===== Extracted information

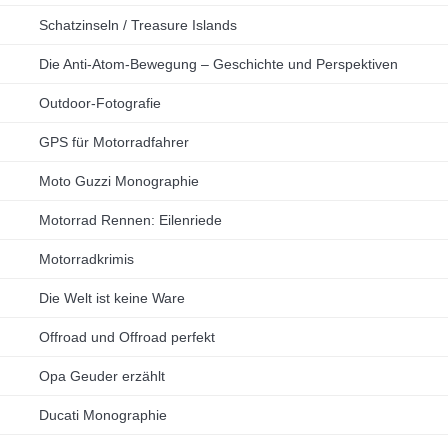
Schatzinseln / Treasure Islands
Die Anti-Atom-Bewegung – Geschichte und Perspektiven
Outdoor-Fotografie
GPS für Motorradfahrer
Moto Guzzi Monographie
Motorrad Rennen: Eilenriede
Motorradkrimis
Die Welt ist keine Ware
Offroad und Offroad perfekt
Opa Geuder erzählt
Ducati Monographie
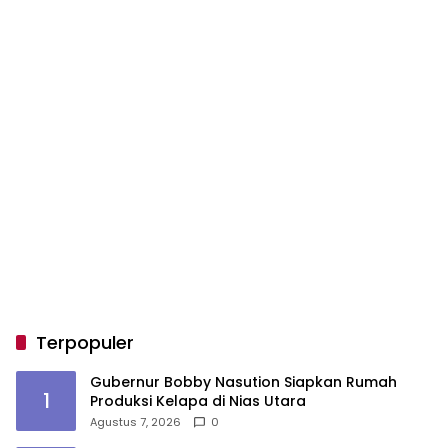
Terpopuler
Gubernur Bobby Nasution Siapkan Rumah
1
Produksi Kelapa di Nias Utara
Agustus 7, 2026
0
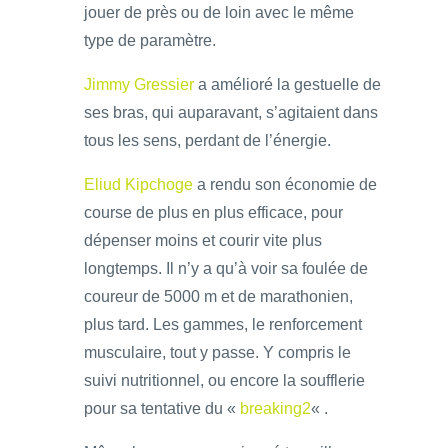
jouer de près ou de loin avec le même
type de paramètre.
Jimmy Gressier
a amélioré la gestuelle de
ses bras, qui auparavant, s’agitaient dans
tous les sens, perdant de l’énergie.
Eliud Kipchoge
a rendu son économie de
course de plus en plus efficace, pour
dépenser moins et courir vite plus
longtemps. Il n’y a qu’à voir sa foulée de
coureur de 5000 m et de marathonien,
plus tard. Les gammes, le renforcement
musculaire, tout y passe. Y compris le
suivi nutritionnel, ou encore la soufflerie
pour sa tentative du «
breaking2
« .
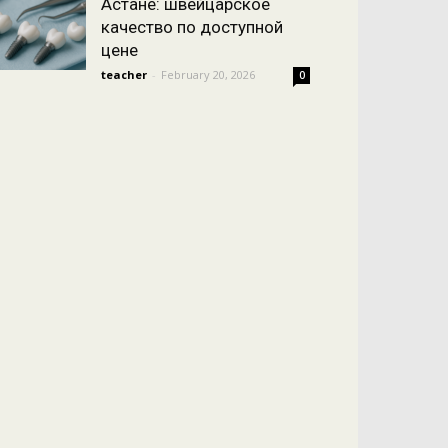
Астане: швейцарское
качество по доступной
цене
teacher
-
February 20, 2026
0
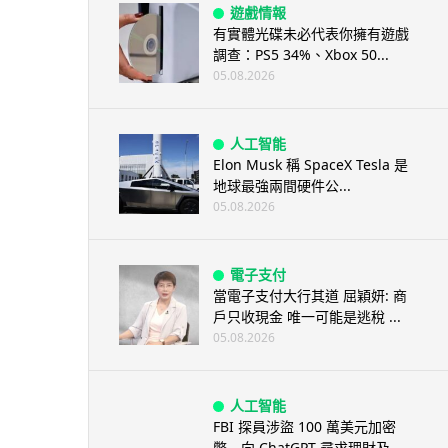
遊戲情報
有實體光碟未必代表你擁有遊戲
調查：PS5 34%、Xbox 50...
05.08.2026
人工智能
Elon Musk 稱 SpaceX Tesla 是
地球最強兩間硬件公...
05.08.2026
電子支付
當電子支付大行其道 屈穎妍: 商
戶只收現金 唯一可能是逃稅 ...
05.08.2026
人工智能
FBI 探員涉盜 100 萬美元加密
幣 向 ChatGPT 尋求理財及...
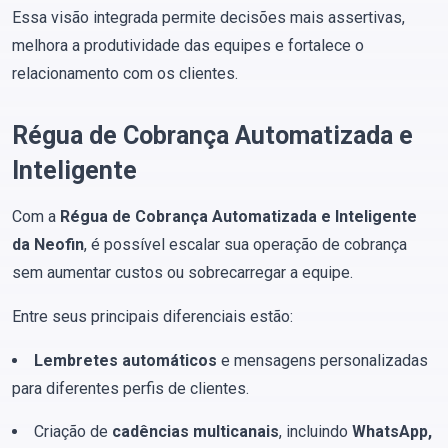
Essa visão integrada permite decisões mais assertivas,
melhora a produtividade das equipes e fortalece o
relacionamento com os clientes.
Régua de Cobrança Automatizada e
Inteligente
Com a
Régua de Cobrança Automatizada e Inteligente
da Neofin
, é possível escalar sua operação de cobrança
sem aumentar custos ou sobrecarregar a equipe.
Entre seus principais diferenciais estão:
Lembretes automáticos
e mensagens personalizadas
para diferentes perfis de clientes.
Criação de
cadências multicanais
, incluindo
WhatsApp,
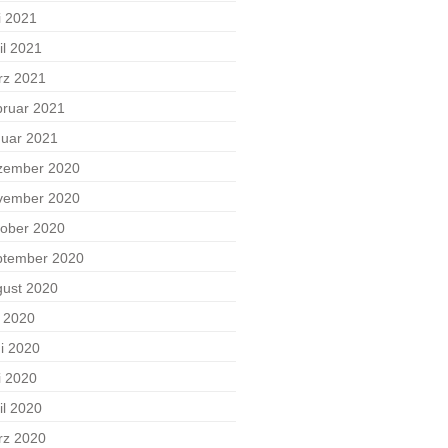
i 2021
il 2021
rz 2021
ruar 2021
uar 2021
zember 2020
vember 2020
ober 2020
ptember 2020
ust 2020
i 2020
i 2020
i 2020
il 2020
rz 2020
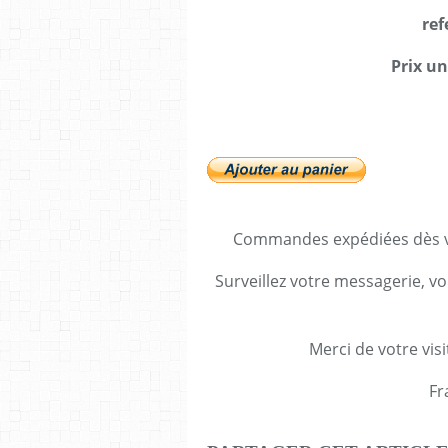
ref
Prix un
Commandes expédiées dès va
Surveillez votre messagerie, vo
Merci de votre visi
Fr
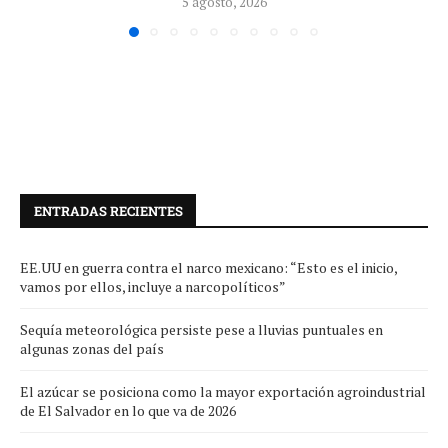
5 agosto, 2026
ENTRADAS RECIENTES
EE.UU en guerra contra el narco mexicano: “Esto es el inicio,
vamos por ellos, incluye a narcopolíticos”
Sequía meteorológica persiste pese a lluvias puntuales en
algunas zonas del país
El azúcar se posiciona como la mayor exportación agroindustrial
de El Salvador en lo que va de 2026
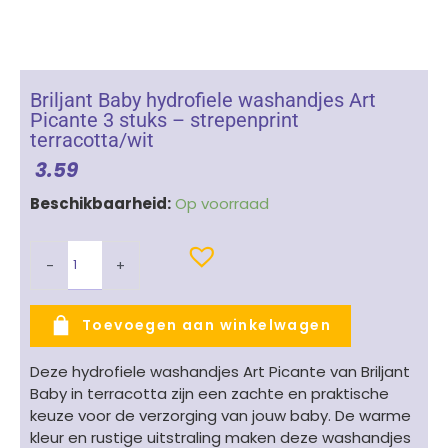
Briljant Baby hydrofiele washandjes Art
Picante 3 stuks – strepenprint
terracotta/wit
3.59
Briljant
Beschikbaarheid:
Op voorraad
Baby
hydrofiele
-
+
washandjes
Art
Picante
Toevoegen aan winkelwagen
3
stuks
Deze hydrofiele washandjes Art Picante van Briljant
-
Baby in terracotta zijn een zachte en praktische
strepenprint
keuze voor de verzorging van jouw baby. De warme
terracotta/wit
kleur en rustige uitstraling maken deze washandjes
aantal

==========

→ **Exercise brief**:
In the copy, no picture may appear; the records themselves must be output exactly.

→ **Solution for this problem**:
Schatzinseln / Treasure Islands
Die Anti-Atom-Bewegung – Geschichte und Perspektiven
Outdoor-Fotografie
GPS für Motorradfahrer
Moto Guzzi Monographie
Motorrad Rennen: Eilenriede
Motorradkrimis
Die Welt ist keine Ware
Offroad und Offroad perfekt
Opa Geuder erzählt
Ducati Monographie
Terpopuler
Gubernur Bobby Nasution Siapkan Rumah
1
Produksi Kelapa di Nias Utara
Agustus 7, 2026
0
jouer de près ou de loin avec le même
type de paramètre.
Jimmy Gressier
a amélioré la gestuelle de
ses bras, qui auparavant, s’agitaient dans
tous les sens, perdant de l’énergie.
Eliud Kipchoge
a rendu son économie de
course de plus en plus efficace, pour
dépenser moins et courir vite plus
longtemps. Il n’y a qu’à voir sa foulée de
coureur de 5000 m et de marathonien,
plus tard. Les gammes, le renforcement
musculaire, tout y passe. Y compris le
suivi nutritionnel, ou encore la soufflerie
pour sa tentative du «
breaking2
« .
Астане: швейцарское
качество по доступной
цене
teacher
-
February 20, 2026
0
遊戲情報
有實體光碟未必代表你擁有遊戲
調查：PS5 34%、Xbox 50...
05.08.2026
人工智能
Elon Musk 稱 SpaceX Tesla 是
地球最強兩間硬件公...
05.08.2026
電子支付
當電子支付大行其道 屈穎妍: 商
戶只收現金 唯一可能是逃稅 ...
05.08.2026
人工智能
FBI 探員涉盜 100 萬美元加密
幣 向 ChatGPT 尋求理財及...
Essa visão integrada permite decisões mais assertivas,
melhora a produtividade das equipes e fortalece o
relacionamento com os clientes.
Régua de Cobrança Automatizada e
Inteligente
Com a
Régua de Cobrança Automatizada e Inteligente
da Neofin
, é possível escalar sua operação de cobrança
sem aumentar custos ou sobrecarregar a equipe.
Entre seus principais diferenciais estão:
Lembretes automáticos
e mensagens personalizadas
para diferentes perfis de clientes.
Criação de
cadências multicanais
, incluindo
WhatsApp,
i 2021
il 2021
rz 2021
ruar 2021
uar 2021
zember 2020
vember 2020
ober 2020
ptember 2020
ust 2020
i 2020
i 2020
i 2020
il 2020
rz 2020
ref
Prix un
Commandes expédiées dès va
Surveillez votre messagerie, vo
Merci de votre visi
Fr
5 agosto, 2026
ENTRADAS RECIENTES
EE.UU en guerra contra el narco mexicano: “Esto es el inicio,
vamos por ellos, incluye a narcopolíticos”
Sequía meteorológica persiste pese a lluvias puntuales en
algunas zonas del país
El azúcar se posiciona como la mayor exportación agroindustrial
de El Salvador en lo que va de 2026
Briljant Baby hydrofiele washandjes Art
Picante 3 stuks – strepenprint
terracotta/wit
3.59
Briljant
Beschikbaarheid:
Op voorraad
Baby
hydrofiele
-
+
washandjes
Art
Picante
Toevoegen aan winkelwagen
3
stuks
Deze hydrofiele washandjes Art Picante van Briljant
-
Baby in terracotta zijn een zachte en praktische
strepenprint
keuze voor de verzorging van jouw baby. De warme
terracotta/wit
kleur en rustige uitstraling maken deze washandjes
aantal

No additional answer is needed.